Link: https://yro.slashdot.org/story/24/11/21/04582...

In a 23-page document (PDF) filed late Wednesday, U.S. regulators asked a
federal judge to break up Google after a court found the tech giant of
maintaining an abusive monopoly through its dominant search engine. As
punishment, the DOJ calls for a sale of Google's Chrome browser and
restrictions to prevent Android from favoring its own search engine.

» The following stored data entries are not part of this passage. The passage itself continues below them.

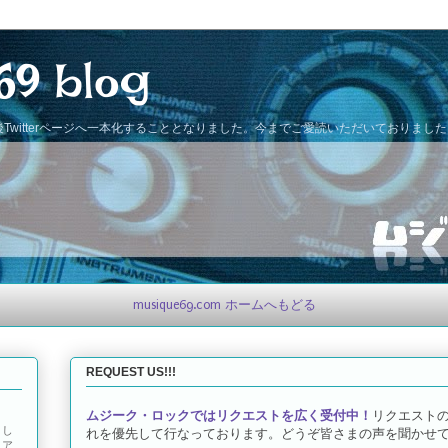
69 blog
Twitterページへ一本化することとなりました。今までご愛読いただいておりまし
musique69.com ホームへもどる
REQUEST US!!!
ムジーク・ロックではリクエストを広く受付中！
リクエスト
とし
れを優先して行なっております。どうぞ皆さまの声を聞かせて
トア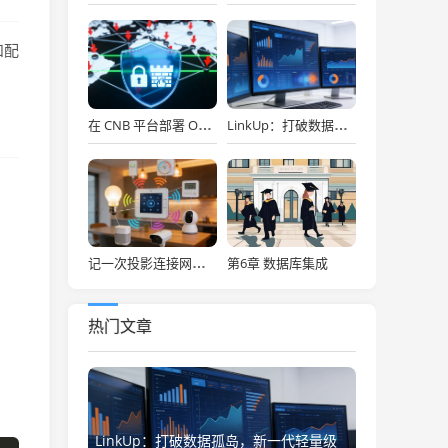
和配
在 CNB 平台部署 OpenClaw，API Key 免费用，30秒搞定！
LinkUp：打破数据孤岛，新一代轻量级企业级数据集成平台深度解析
第6章 数据库集成
记一次投影连接网络存储
热门文章
LinkUp：打破数据孤岛，新一代轻量级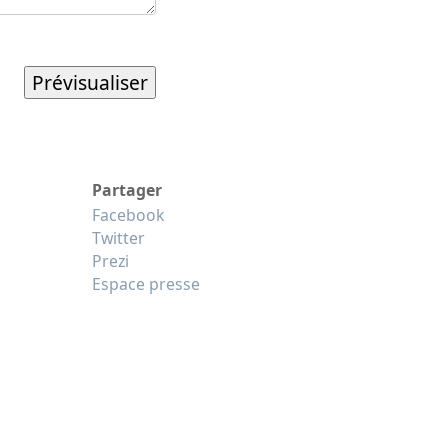
Partager
Facebook
Twitter
Prezi
Espace presse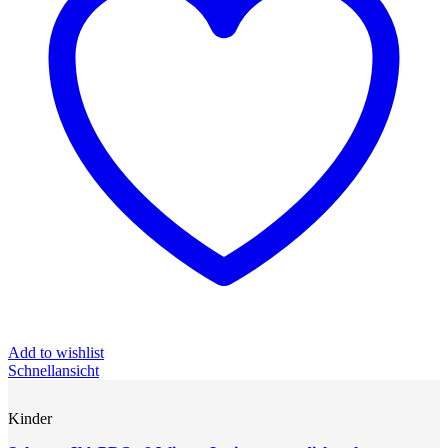
Add to wishlist
Schnellansicht
Kinder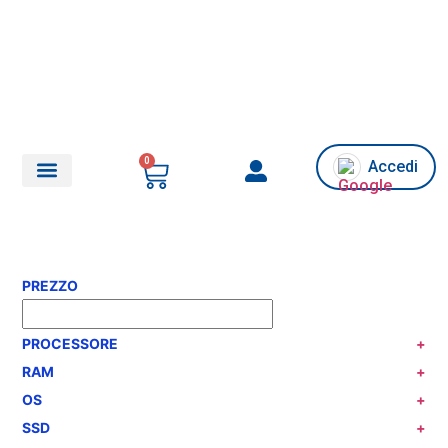
0
Accedi
Chi siamo/Assistenza
PREZZO
PROCESSORE
+
RAM
+
OS
+
SSD
+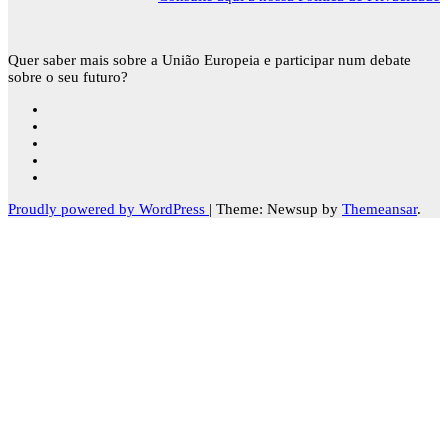
Quer saber mais sobre a União Europeia e participar num debate
sobre o seu futuro?
Proudly powered by WordPress
|
Theme: Newsup by
Themeansar
.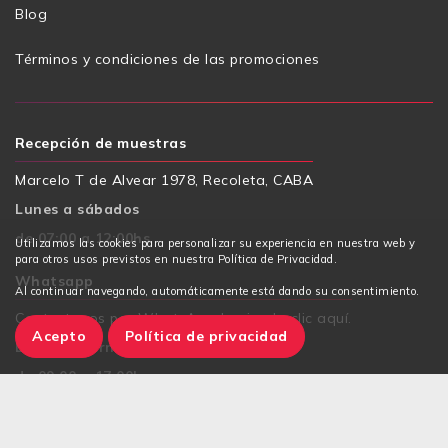
Blog
Términos y condiciones de las promociones
Recepción de muestras
Marcelo T de Alvear 1978, Recoleta, CABA
Lunes a sábados
de 07:00 a 12:00hs
Utilizamos las cookies para personalizar su experiencia en nuestra web y
para otros usos previstos en nuestra Política de Privacidad.
Whatsapp
Al continuar navegando, automáticamente está dando su consentimiento.
Contactanos por WhatsApp, haciendo clic aquí.
Acepto
Política de privacidad
Lunes a viernes
de 09:00 a 17:00hs
E-mail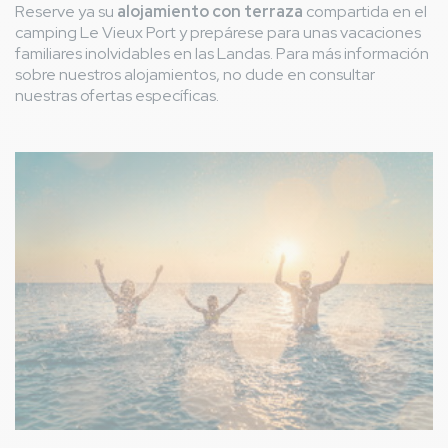
Reserve ya su
alojamiento con terraza
compartida en el
camping Le Vieux Port y prepárese para unas vacaciones
familiares inolvidables en las Landas. Para más información
sobre nuestros alojamientos, no dude en consultar
nuestras ofertas específicas.
Imagen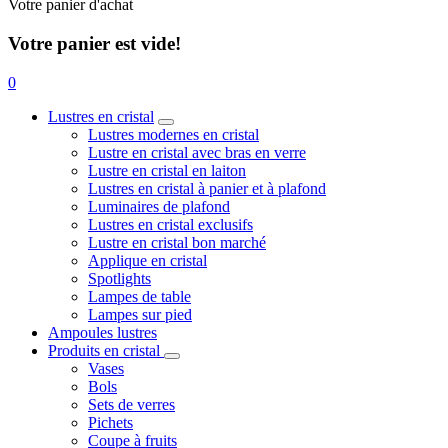
Votre panier d'achat
Votre panier est vide!
0
Lustres en cristal
Lustres modernes en cristal
Lustre en cristal avec bras en verre
Lustre en cristal en laiton
Lustres en cristal à panier et à plafond
Luminaires de plafond
Lustres en cristal exclusifs
Lustre en cristal bon marché
Applique en cristal
Spotlights
Lampes de table
Lampes sur pied
Ampoules lustres
Produits en cristal
Vases
Bols
Sets de verres
Pichets
Coupe à fruits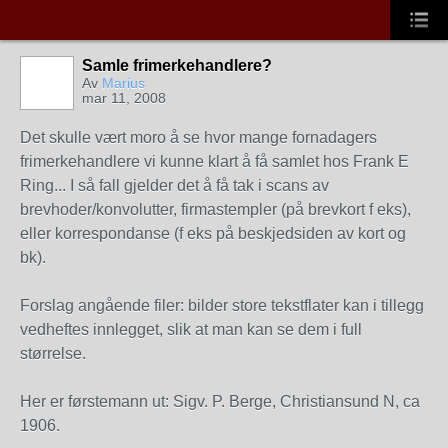
Samle frimerkehandlere?
Av
Marius
mar 11, 2008
Det skulle vært moro å se hvor mange fornadagers
frimerkehandlere vi kunne klart å få samlet hos Frank E
Ring... I så fall gjelder det å få tak i scans av
brevhoder/konvolutter, firmastempler (på brevkort f eks),
eller korrespondanse (f eks på beskjedsiden av kort og
bk).
Forslag angående filer: bilder store tekstflater kan i tillegg
vedheftes innlegget, slik at man kan se dem i full
størrelse.
Her er førstemann ut: Sigv. P. Berge, Christiansund N, ca
1906.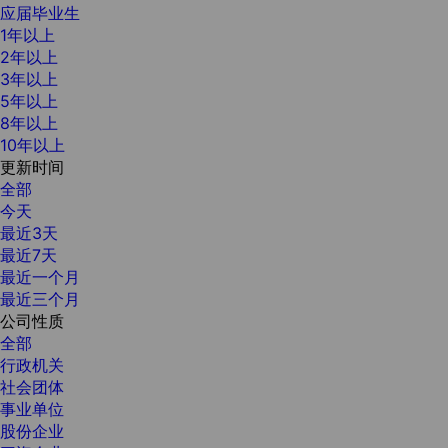
应届毕业生
1年以上
2年以上
3年以上
5年以上
8年以上
10年以上
更新时间
全部
今天
最近3天
最近7天
最近一个月
最近三个月
公司性质
全部
行政机关
社会团体
事业单位
股份企业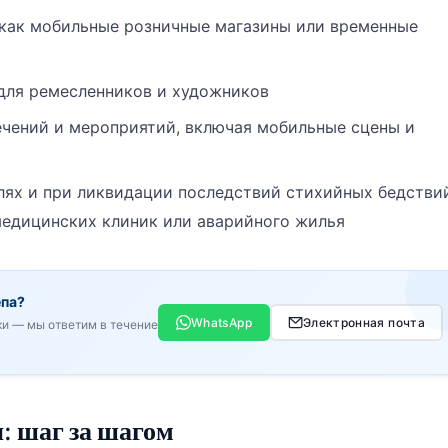
как мобильные розничные магазины или временные
для ремесленников и художников
чений и мероприятий, включая мобильные сцены и
лях и при ликвидации последствий стихийных бедстви
медицинских клиник или аварийного жилья
епа?
WhatsApp
Электронная почта
ки — мы ответим в течение
: шаг за шагом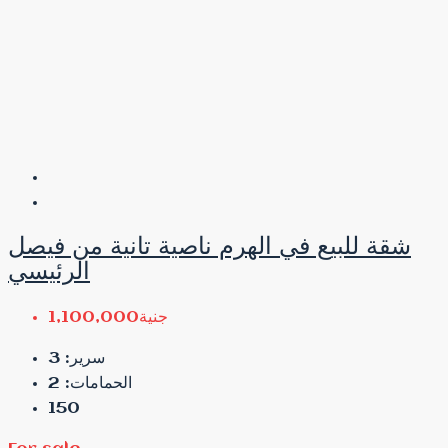
شقة للبيع في الهرم ناصية تانية من فيصل
الرئيسي
جنية1,100,000
3
سرير:
2
الحمامات:
150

The
Associated Press reports: Although regulators stopped short of demanding
Google sell Android too, they asserted the judge should make it clear the
company could still be required to divest its smartphone operating system if
its oversight committee continues to see evidence of misconduct. [...] The
Washington, D.C. court hearings on Google's punishment are scheduled to begin
in April and Mehta is aiming to issue his final decision before Labor Day. If
[U.S. District Judge Amit Mehta] embraces the government's recommendations,
Google would be forced to sell its 16-year-old Chrome browser within six
months of the final ruling. But the company certainly would appeal any
punishment, potentially prolonging a legal tussle that has dragged on for
more than four years. Besides seeking a Chrome spinoff and a corralling of
the Android software, the Justice Department wants the judge to ban Google
from forging multibillion-dollar deals to lock in its dominant search engine
as the default option on Apple's iPhone and other devices. It would also ban
Google from favoring its own services, such as YouTube or its recently-
launched artificial intelligence platform, Gemini. Regulators also want
Google to license the search index data it collects from people's queries to
its rivals, giving them a better chance at competing with the tech giant. On
the commercial side of its search engine, Google would be required to provide
more transparency into how it sets the prices that advertisers pay to be
listed near the top of some targeted search results. The measures, if they
are ordered, threaten to upend a business expected to generate more than $300
billion in revenue this year. "The playing field is not level because of
Google's conduct, and Google's quality reflects the ill-gotten gains of an
advantage illegally acquired," the Justice Department asserted in its
recommendations. "The remedy must close this gap and deprive Google of these
advantages."

Read more of this story at Slashdot.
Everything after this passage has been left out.